I only have one minor quibble about the naming of a method.

The one tricky thing is testing. There are a couple of unit tests which is good, but before we merge, how comprehensively have you tested the queues/workers running locally? There is a fair amount that is not tested automatically here.

Since you’re only looking for one item in the list, you could do something like this

if demon = Demon::Sidekiq.demons.values.find { |d| d.pid == pid }
  demon.stop
  demon.start
  restarted = true
end

You don’t need the &. or the || 0 when using to_i since nil.to_i == 0 :wink:

    $redis.hget(queues_last_heartbeat_hash_key, name).to_i
      next if queue.name !~ /^\h{32}_\d+$/

Shouldn’t that be?

      queue.clear if queue.size > 0

Or just?

      queue.clear

Maybe this could be refactored like this?

def self.before_start
  # cleans up heartbeat queues from previous boot up
  Sidekiq::Queue.all.each { |queue| queue.clear if queue.name[/^\h{32}_\d+$/] }
end

Yeah I think we can just drop this condition altogether because the queue name already matches the name of the special heartbeat queues.

@eviltrout the way I tested this change is I made sidekiq boot up without any queues locally by passing an empty array to cli.parse here:

that way sidekiq couldn’t process the jobs we enqueue here:

Then I lowered the heartbeat check interval to 5 seconds (so that I don’t have to wait 30 minutes) and made the Heartbeat job run every 2 seconds.

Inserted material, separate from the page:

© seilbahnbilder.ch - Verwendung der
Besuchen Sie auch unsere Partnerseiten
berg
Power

After that I ran UNICORN_SIDEKIQS=2 ./bin/unicorn and shortly after that the check_sidekiq_heartbeat method ran and the 2 sidekiq processes that were spawned restarted. Does this sound like correct/enough testing?

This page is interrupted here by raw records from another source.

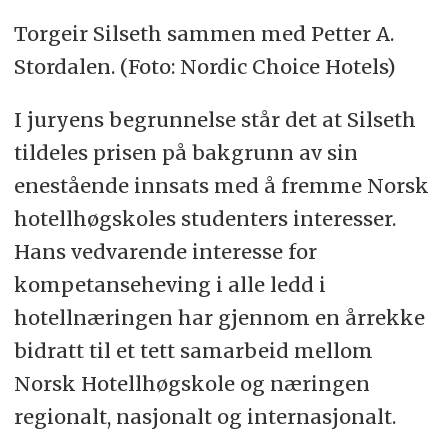
Torgeir Silseth sammen med Petter A.
Stordalen. (Foto: Nordic Choice Hotels)
I juryens begrunnelse står det at Silseth
tildeles prisen på bakgrunn av sin
enestående innsats med å fremme Norsk
hotellhøgskoles studenters interesser.
Hans vedvarende interesse for
kompetanseheving i alle ledd i
hotellnæringen har gjennom en årrekke
bidratt til et tett samarbeid mellom
Norsk Hotellhøgskole og næringen
regionalt, nasjonalt og internasjonalt.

There is still one problem that I’d like address before merging this: the problem is that every time the master unicorn boots up, 2 unique keys are created in redis (heartbeat_queues_list_key and queues_last_heartbeat_hash_key). This means that if there are 3 app servers and you hit deploy, 6 redis keys are created per deploy. Over time this would accumulate lots of redis keys that aren’t used at all. I’d like to clean up keys as they become unneeded.

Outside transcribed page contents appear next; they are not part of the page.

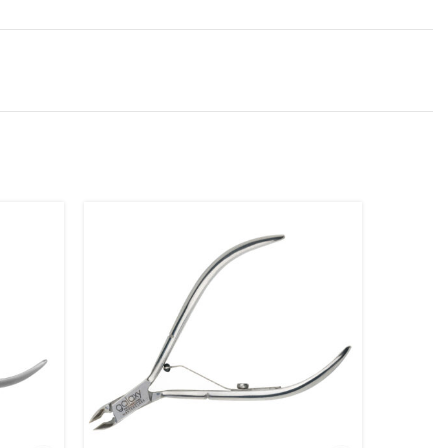
NEMA NA
ZALIHI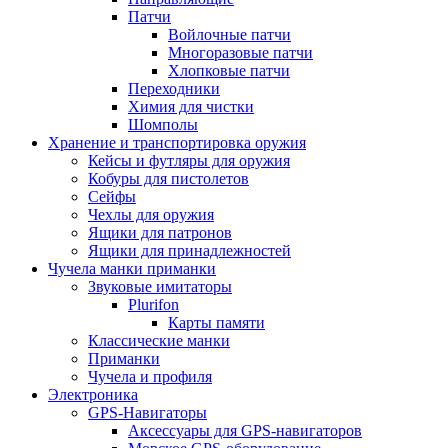
Патчи
Войлочные патчи
Многоразовые патчи
Хлопковые патчи
Переходники
Химия для чистки
Шомполы
Хранение и транспортировка оружия
Кейсы и футляры для оружия
Кобуры для пистолетов
Сейфы
Чехлы для оружия
Ящики для патронов
Ящики для принадлежностей
Чучела манки приманки
Звуковые имитаторы
Plurifon
Карты памяти
Классические манки
Приманки
Чучела и профиля
Электроника
GPS-Навигаторы
Аксессуары для GPS-навигаторов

One way to do that would to prefix the 2 keys with the server hostname, and then in the before_start method (I just added it) we can iterate over all redis keys and delete the ones that aren’t needed. The prefix is needed to ensure no server deletes other servers’ keys. That way each time master unicorn boots up, it’d clean up the keys of the previous boot up. Does that sound good? Is there a better approach to this?

Does that sound good? Is there a better approach to this?

Keeping track of what keys you’ve set in the past can be messy, and it wouldn’t account for the situation where we retire a host and its previous keys would exist forever.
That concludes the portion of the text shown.